Exercise requirements :: All of the entries need to be written out again, exactly as they are.

[Structured page parsing data]
★ ★ ★

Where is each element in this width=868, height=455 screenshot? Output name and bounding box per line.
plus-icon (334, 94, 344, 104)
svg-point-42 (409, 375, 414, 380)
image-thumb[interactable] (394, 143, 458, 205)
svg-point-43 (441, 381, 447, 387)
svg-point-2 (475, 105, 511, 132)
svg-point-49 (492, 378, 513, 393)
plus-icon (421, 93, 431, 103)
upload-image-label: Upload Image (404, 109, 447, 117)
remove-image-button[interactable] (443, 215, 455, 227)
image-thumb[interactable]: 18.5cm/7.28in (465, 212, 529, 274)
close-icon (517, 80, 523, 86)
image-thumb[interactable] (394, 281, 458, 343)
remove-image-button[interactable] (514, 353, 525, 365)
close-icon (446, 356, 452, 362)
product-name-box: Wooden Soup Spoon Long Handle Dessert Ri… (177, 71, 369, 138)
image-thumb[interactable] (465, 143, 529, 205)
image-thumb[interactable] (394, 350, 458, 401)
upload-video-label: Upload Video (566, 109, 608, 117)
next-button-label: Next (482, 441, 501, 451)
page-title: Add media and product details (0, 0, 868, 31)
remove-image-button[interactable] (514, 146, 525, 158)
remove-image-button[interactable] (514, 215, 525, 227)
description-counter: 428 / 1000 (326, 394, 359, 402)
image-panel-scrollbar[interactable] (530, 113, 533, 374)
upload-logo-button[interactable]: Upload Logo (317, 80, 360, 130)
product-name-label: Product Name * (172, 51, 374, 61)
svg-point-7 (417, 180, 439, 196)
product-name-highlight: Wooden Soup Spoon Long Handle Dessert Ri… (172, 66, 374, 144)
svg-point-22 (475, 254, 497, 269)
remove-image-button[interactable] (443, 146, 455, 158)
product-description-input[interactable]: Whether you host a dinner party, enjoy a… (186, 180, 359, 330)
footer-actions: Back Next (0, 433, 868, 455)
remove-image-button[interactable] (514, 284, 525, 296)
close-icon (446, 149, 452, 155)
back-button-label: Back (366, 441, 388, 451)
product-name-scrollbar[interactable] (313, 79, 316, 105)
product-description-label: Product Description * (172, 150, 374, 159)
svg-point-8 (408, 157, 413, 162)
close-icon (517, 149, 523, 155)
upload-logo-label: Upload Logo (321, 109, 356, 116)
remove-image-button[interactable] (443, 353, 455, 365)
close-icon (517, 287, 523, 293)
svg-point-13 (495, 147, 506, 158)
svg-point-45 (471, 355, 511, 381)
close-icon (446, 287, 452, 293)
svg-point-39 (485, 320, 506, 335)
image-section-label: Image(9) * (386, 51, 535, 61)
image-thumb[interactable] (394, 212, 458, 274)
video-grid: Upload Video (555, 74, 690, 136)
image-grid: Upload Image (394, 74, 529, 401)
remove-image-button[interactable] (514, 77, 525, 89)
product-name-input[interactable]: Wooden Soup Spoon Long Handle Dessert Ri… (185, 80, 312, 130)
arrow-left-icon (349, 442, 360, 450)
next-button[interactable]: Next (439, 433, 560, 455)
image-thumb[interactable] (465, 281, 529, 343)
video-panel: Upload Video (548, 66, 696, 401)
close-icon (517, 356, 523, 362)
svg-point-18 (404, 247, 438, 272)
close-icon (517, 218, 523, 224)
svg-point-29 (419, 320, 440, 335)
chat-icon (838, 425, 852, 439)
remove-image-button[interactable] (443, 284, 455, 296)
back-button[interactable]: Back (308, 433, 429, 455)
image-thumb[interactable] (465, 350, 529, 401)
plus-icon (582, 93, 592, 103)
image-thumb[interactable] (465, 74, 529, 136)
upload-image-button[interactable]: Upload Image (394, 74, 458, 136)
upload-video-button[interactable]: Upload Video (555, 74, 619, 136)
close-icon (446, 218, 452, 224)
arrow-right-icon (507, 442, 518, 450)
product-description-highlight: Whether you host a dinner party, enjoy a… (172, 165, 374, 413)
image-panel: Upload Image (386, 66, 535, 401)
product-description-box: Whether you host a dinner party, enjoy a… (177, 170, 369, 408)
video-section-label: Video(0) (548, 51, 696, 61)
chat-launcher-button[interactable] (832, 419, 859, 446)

★ ★ ★

Finished exercise ::
Where is each element in this width=868, height=455 screenshot? Output name and bounding box per line.
plus-icon (334, 94, 344, 104)
svg-point-42 (409, 375, 414, 380)
image-thumb[interactable] (394, 143, 458, 205)
svg-point-43 (441, 381, 447, 387)
svg-point-2 (475, 105, 511, 132)
svg-point-49 (492, 378, 513, 393)
plus-icon (421, 93, 431, 103)
upload-image-label: Upload Image (404, 109, 447, 117)
remove-image-button[interactable] (443, 215, 455, 227)
image-thumb[interactable]: 18.5cm/7.28in (465, 212, 529, 274)
close-icon (517, 80, 523, 86)
image-thumb[interactable] (394, 281, 458, 343)
remove-image-button[interactable] (514, 353, 525, 365)
close-icon (446, 356, 452, 362)
product-name-box: Wooden Soup Spoon Long Handle Dessert Ri… (177, 71, 369, 138)
image-thumb[interactable] (465, 143, 529, 205)
image-thumb[interactable] (394, 350, 458, 401)
upload-video-label: Upload Video (566, 109, 608, 117)
next-button-label: Next (482, 441, 501, 451)
page-title: Add media and product details (0, 0, 868, 31)
remove-image-button[interactable] (514, 146, 525, 158)
remove-image-button[interactable] (514, 215, 525, 227)
description-counter: 428 / 1000 (326, 394, 359, 402)
image-panel-scrollbar[interactable] (530, 113, 533, 374)
upload-logo-button[interactable]: Upload Logo (317, 80, 360, 130)
product-name-label: Product Name * (172, 51, 374, 61)
svg-point-7 (417, 180, 439, 196)
product-name-highlight: Wooden Soup Spoon Long Handle Dessert Ri… (172, 66, 374, 144)
svg-point-22 (475, 254, 497, 269)
remove-image-button[interactable] (443, 146, 455, 158)
product-description-input[interactable]: Whether you host a dinner party, enjoy a… (186, 180, 359, 330)
footer-actions: Back Next (0, 433, 868, 455)
remove-image-button[interactable] (514, 284, 525, 296)
close-icon (446, 149, 452, 155)
back-button-label: Back (366, 441, 388, 451)
product-name-scrollbar[interactable] (313, 79, 316, 105)
product-description-label: Product Description * (172, 150, 374, 159)
svg-point-8 (408, 157, 413, 162)
close-icon (517, 149, 523, 155)
upload-logo-label: Upload Logo (321, 109, 356, 116)
remove-image-button[interactable] (443, 353, 455, 365)
close-icon (517, 287, 523, 293)
svg-point-13 (495, 147, 506, 158)
svg-point-45 (471, 355, 511, 381)
close-icon (446, 287, 452, 293)
svg-point-39 (485, 320, 506, 335)
image-section-label: Image(9) * (386, 51, 535, 61)
image-thumb[interactable] (394, 212, 458, 274)
video-grid: Upload Video (555, 74, 690, 136)
image-grid: Upload Image (394, 74, 529, 401)
remove-image-button[interactable] (514, 77, 525, 89)
product-name-input[interactable]: Wooden Soup Spoon Long Handle Dessert Ri… (185, 80, 312, 130)
arrow-left-icon (349, 442, 360, 450)
next-button[interactable]: Next (439, 433, 560, 455)
image-thumb[interactable] (465, 281, 529, 343)
video-panel: Upload Video (548, 66, 696, 401)
close-icon (517, 356, 523, 362)
svg-point-18 (404, 247, 438, 272)
close-icon (517, 218, 523, 224)
svg-point-29 (419, 320, 440, 335)
chat-icon (838, 425, 852, 439)
remove-image-button[interactable] (443, 284, 455, 296)
back-button[interactable]: Back (308, 433, 429, 455)
image-thumb[interactable] (465, 350, 529, 401)
plus-icon (582, 93, 592, 103)
image-thumb[interactable] (465, 74, 529, 136)
upload-image-button[interactable]: Upload Image (394, 74, 458, 136)
upload-video-button[interactable]: Upload Video (555, 74, 619, 136)
close-icon (446, 218, 452, 224)
arrow-right-icon (507, 442, 518, 450)
product-description-highlight: Whether you host a dinner party, enjoy a… (172, 165, 374, 413)
image-panel: Upload Image (386, 66, 535, 401)
product-description-box: Whether you host a dinner party, enjoy a… (177, 170, 369, 408)
video-section-label: Video(0) (548, 51, 696, 61)
chat-launcher-button[interactable] (832, 419, 859, 446)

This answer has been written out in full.